→ **What is needed**: Nothing but the lines from the top of the records through the line with "You are a GUI" should be returned, exactly, and without pictures.

(Stored dataset items)
---

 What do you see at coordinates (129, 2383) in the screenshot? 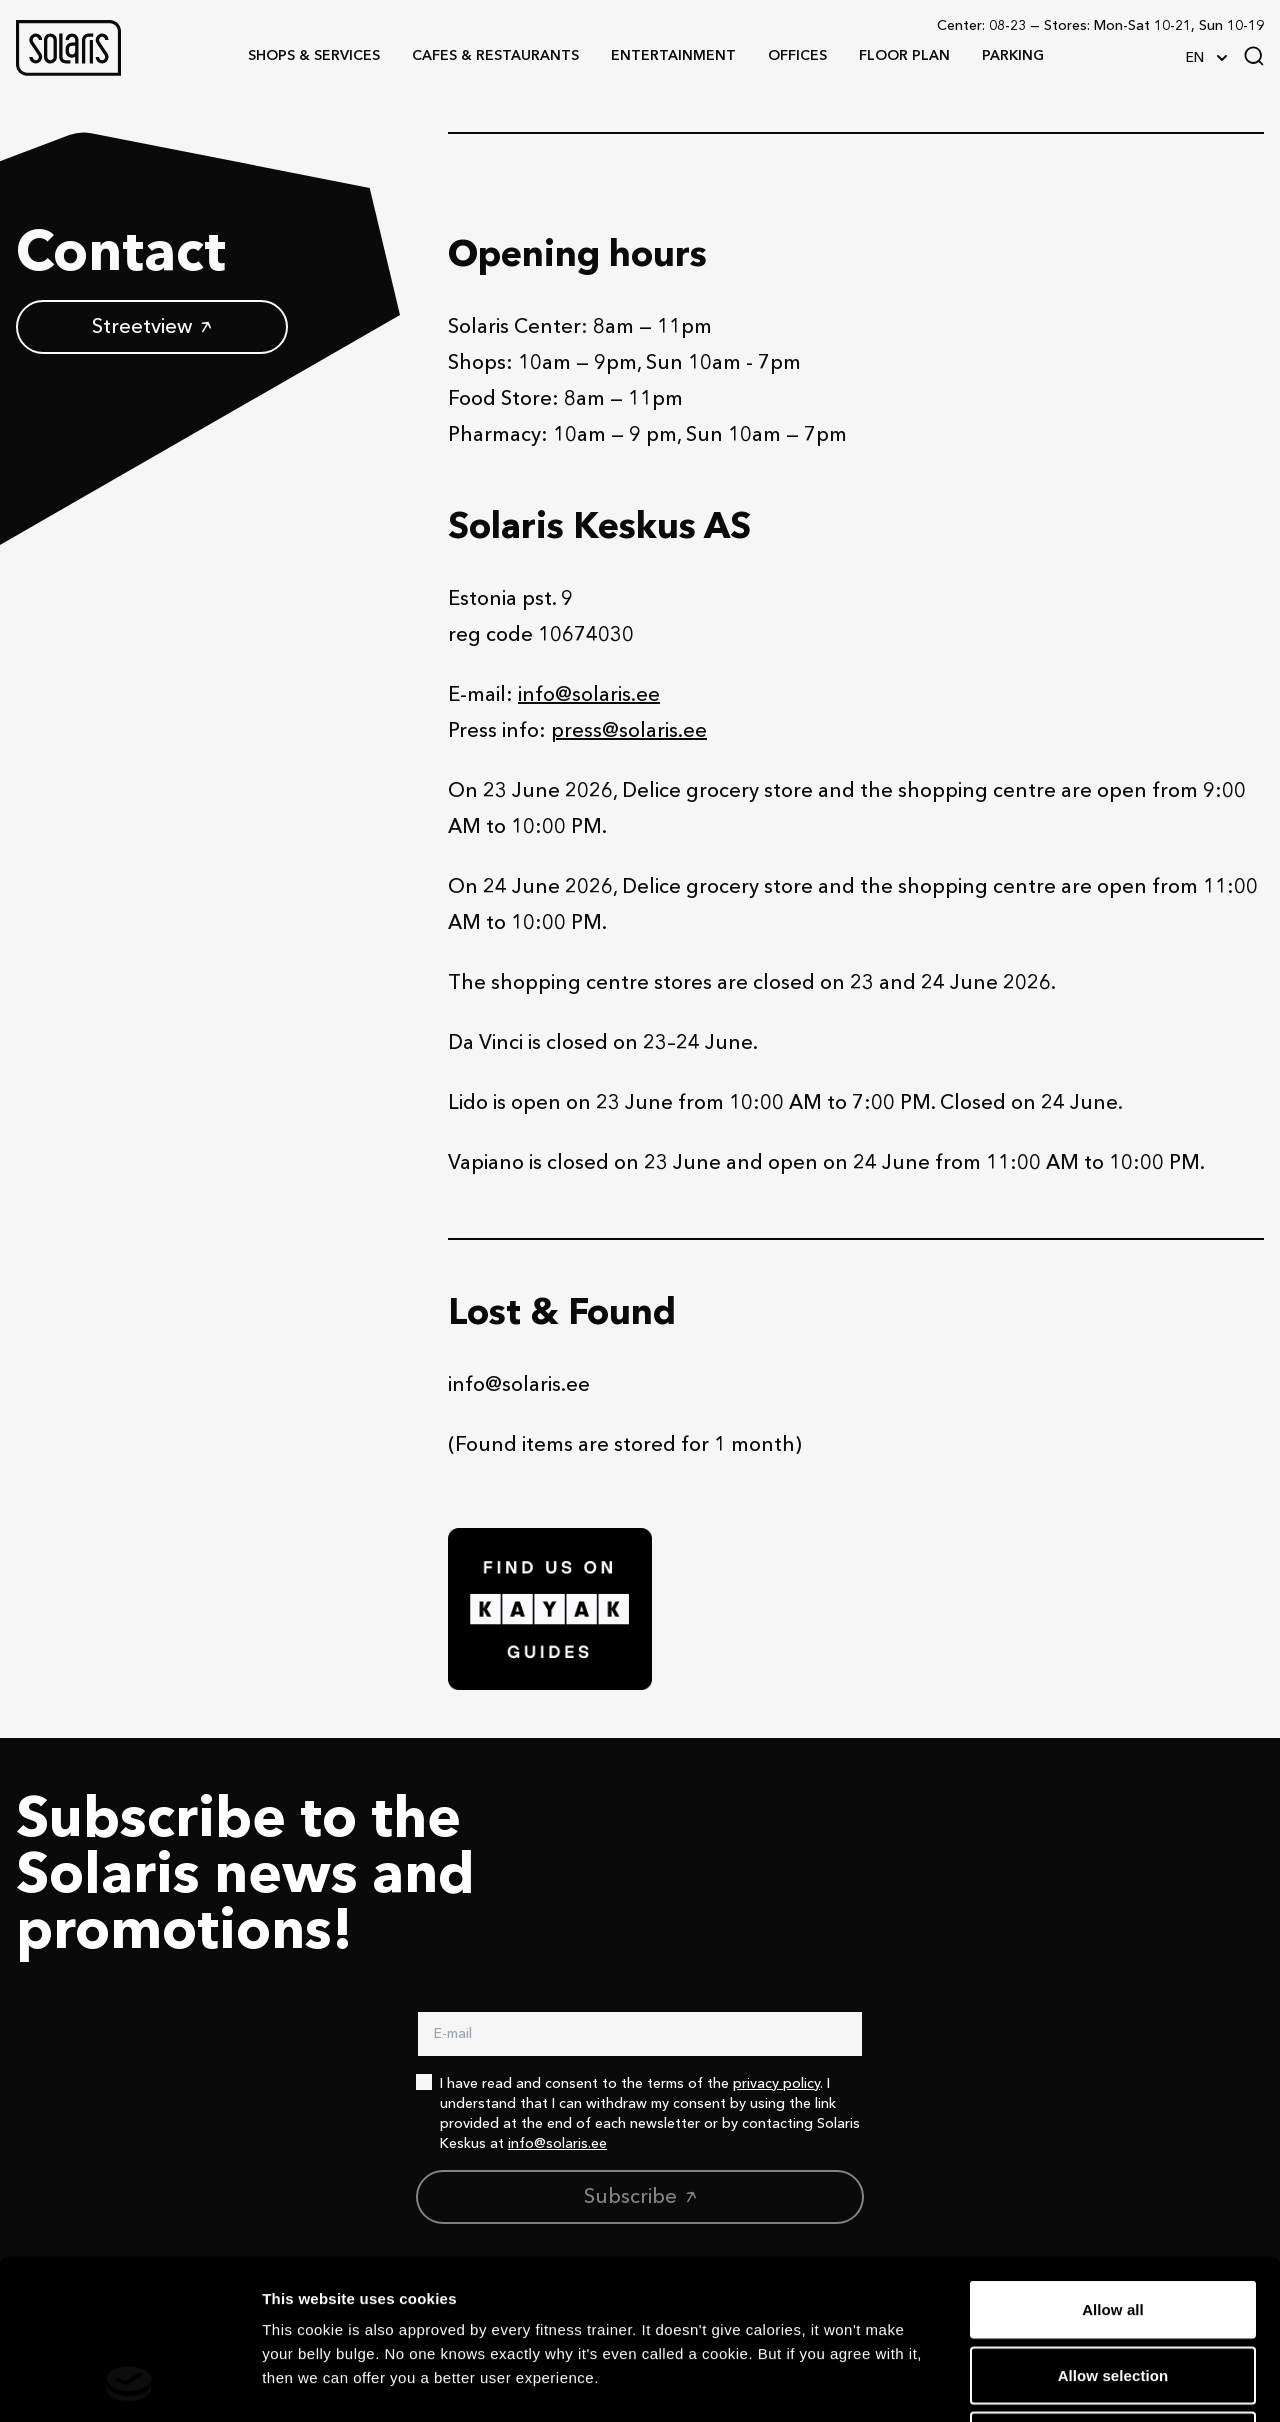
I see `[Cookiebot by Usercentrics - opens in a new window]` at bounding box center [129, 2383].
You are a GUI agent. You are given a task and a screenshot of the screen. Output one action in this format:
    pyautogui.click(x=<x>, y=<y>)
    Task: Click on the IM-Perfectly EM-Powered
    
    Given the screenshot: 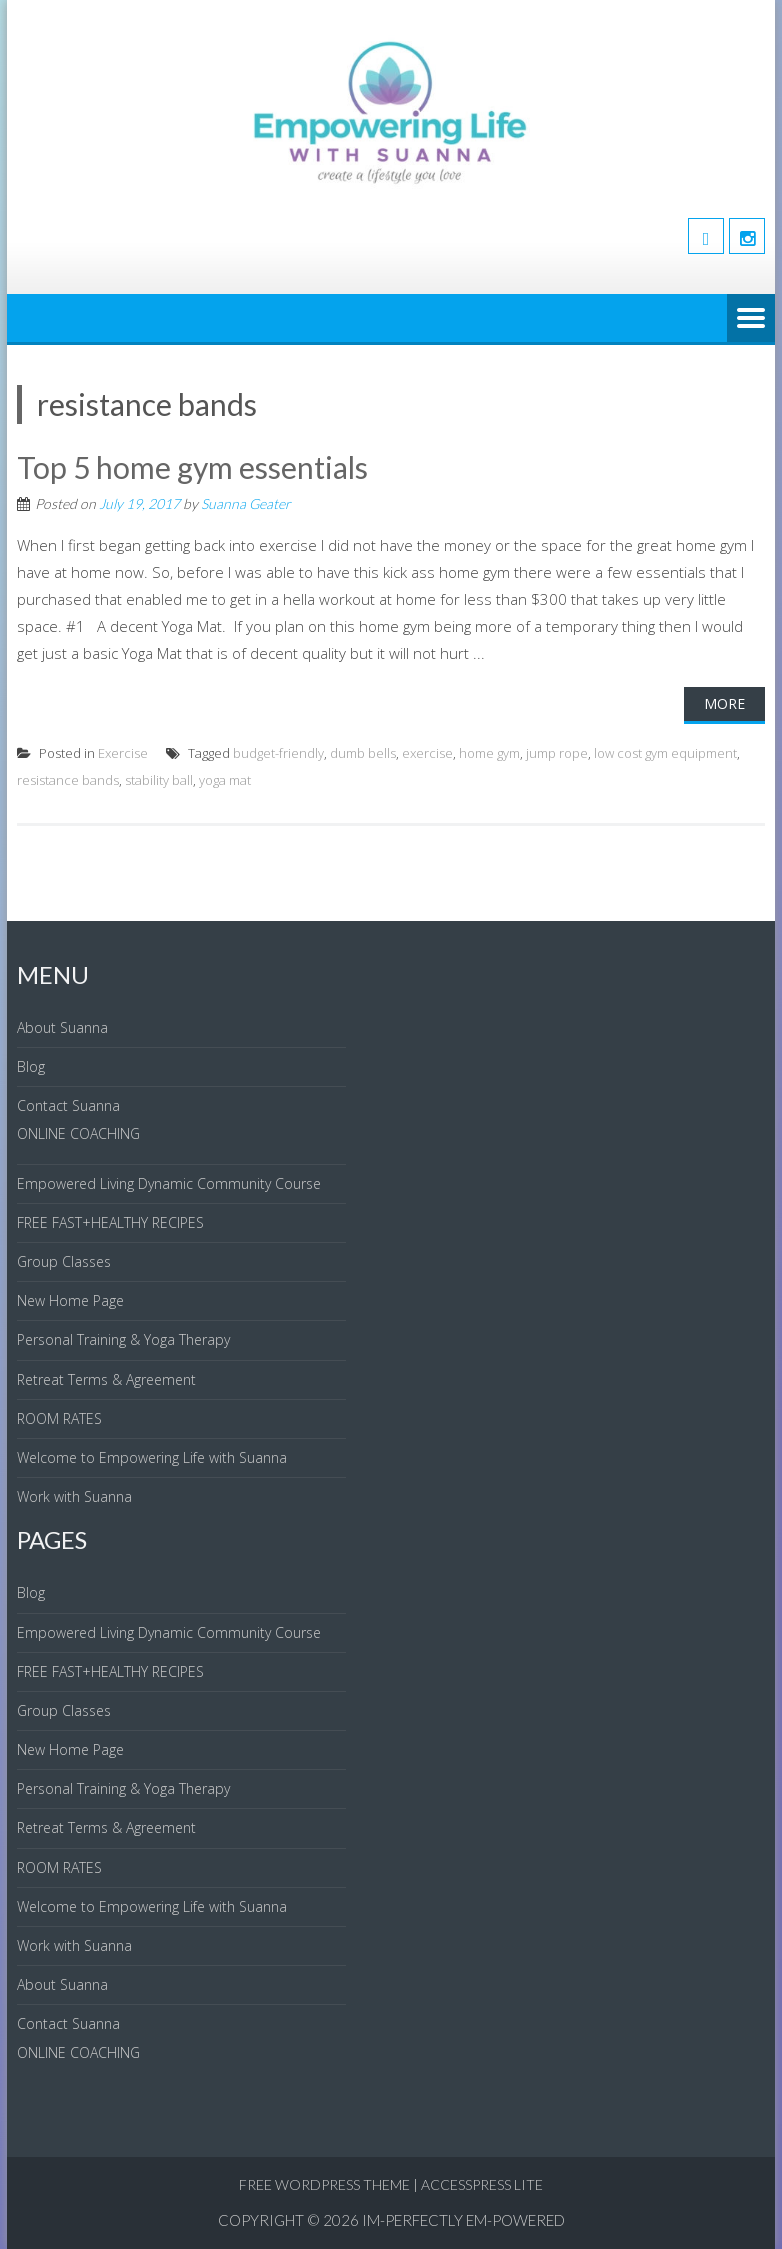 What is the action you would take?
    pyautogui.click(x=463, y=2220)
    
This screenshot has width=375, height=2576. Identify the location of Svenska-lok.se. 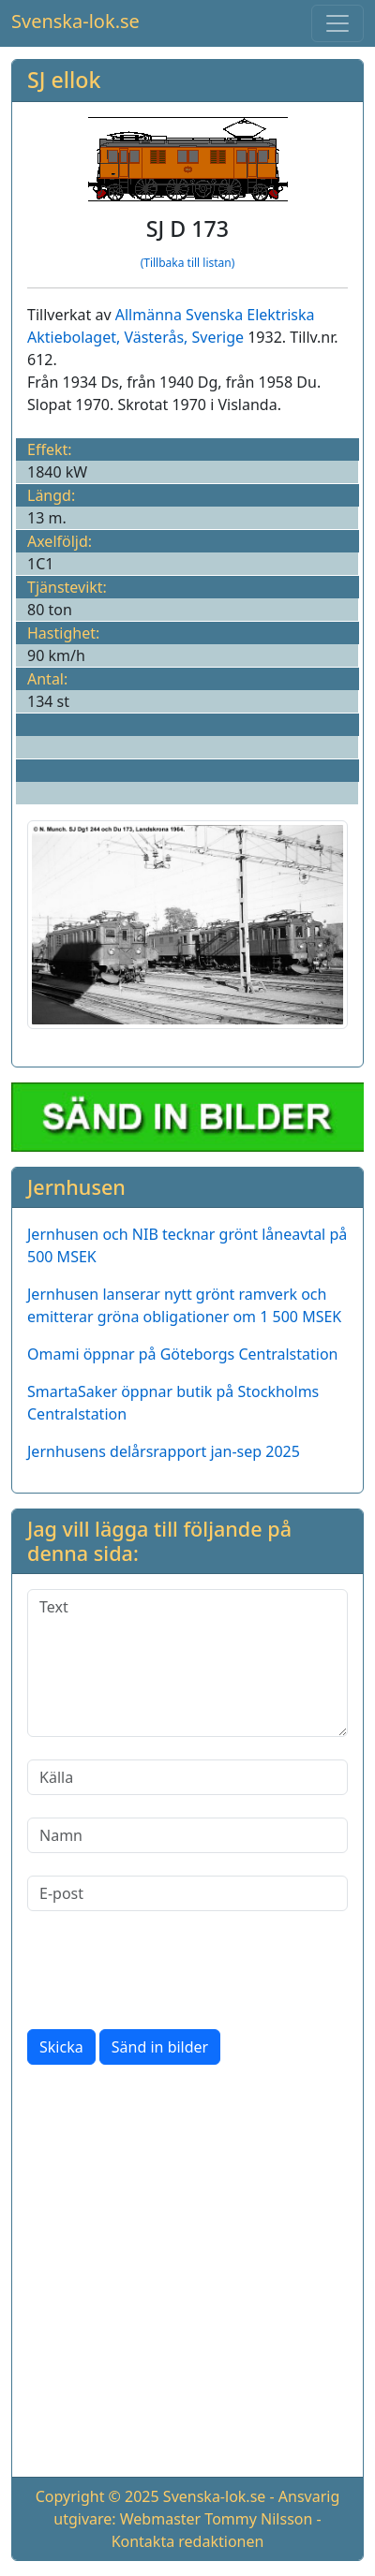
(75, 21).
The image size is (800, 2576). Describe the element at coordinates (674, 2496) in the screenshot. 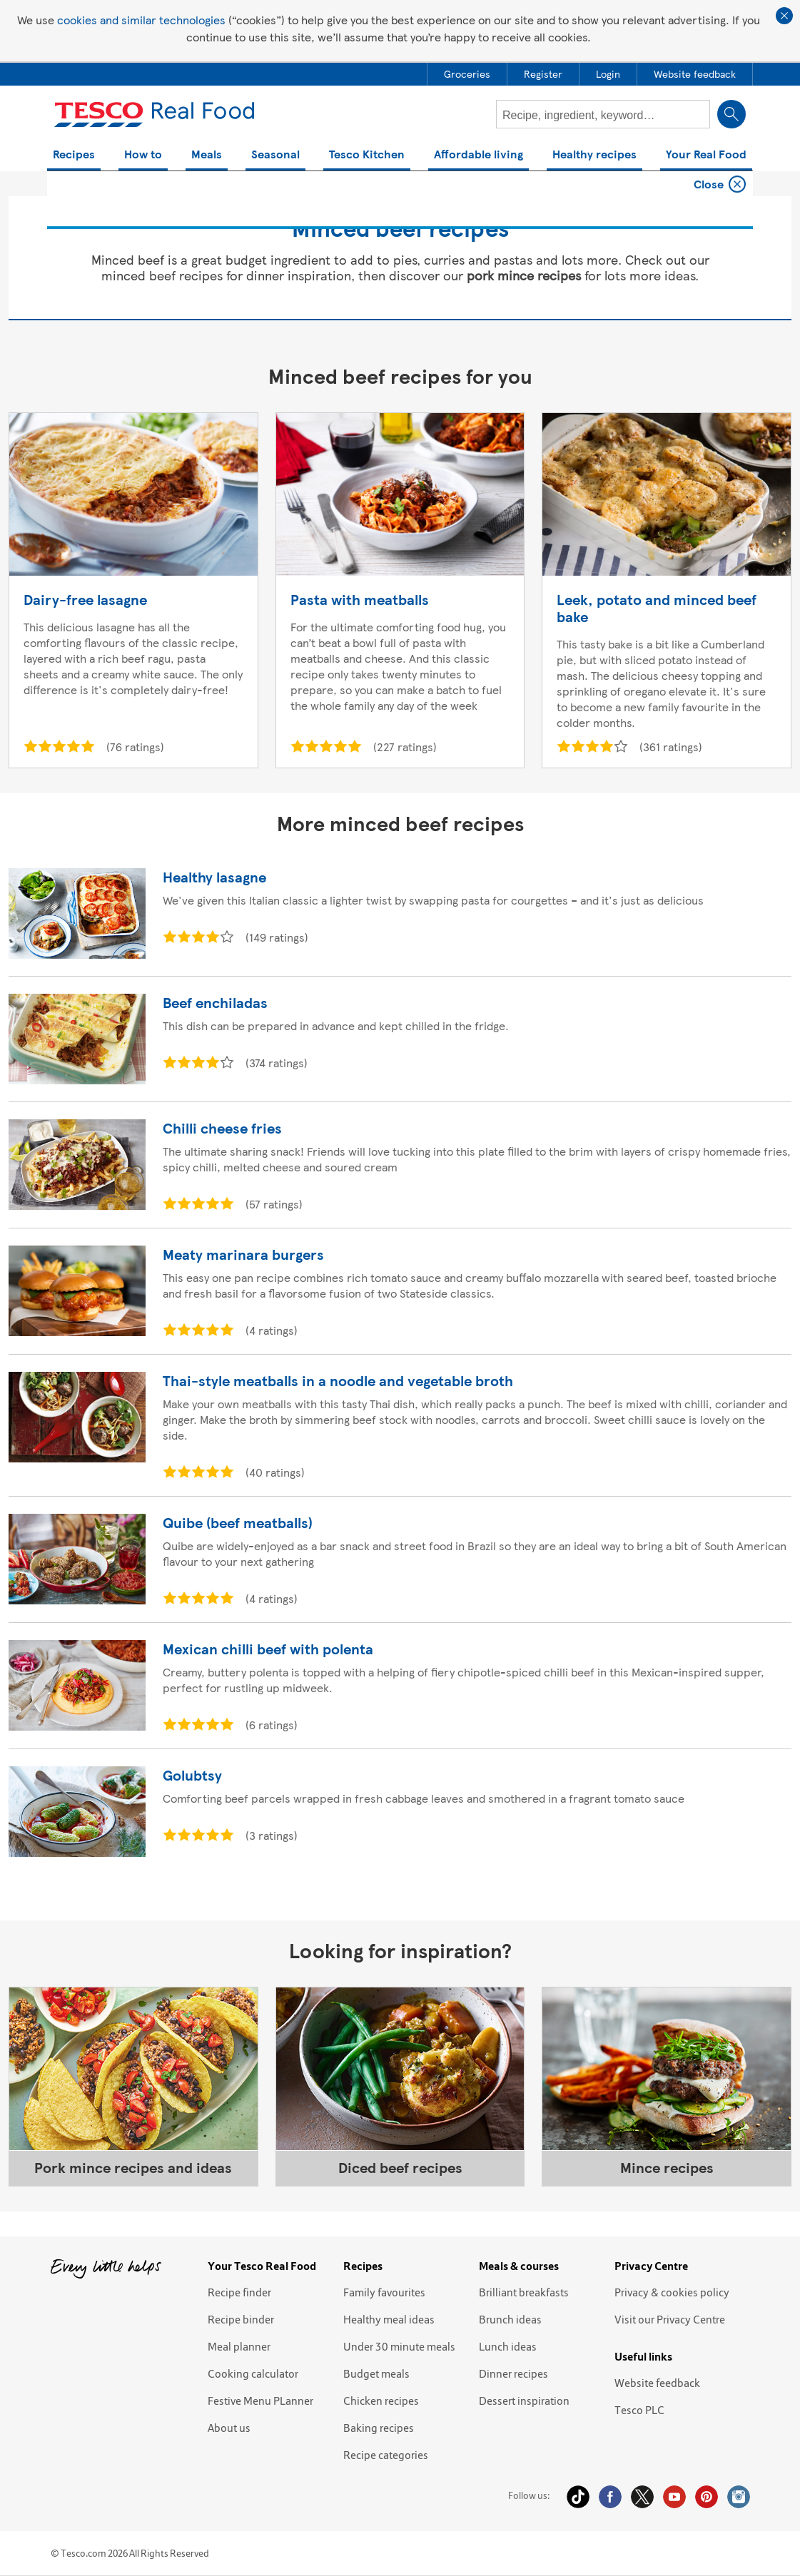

---

→ **Answer to the exercise**:
 What do you see at coordinates (129, 2383) in the screenshot? 
I see `[Cookiebot by Usercentrics - opens in a new window]` at bounding box center [129, 2383].
You are a GUI agent. You are given a task and a screenshot of the screen. Output one action in this format:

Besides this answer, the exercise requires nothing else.